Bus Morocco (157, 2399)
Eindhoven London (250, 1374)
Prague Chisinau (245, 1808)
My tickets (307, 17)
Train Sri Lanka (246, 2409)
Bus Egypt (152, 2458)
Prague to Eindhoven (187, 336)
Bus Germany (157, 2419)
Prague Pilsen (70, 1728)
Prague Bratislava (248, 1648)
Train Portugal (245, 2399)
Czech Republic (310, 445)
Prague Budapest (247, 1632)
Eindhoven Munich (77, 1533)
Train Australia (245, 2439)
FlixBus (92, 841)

------------------------------------------------------------------------

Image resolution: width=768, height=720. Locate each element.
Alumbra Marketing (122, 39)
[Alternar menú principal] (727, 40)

------------------------------------------------------------------------

Which lines of the records above contain the word "Eindhoven"? Report each one in full.

Eindhoven London (250, 1374)
Prague to Eindhoven (187, 336)
Eindhoven Munich (77, 1533)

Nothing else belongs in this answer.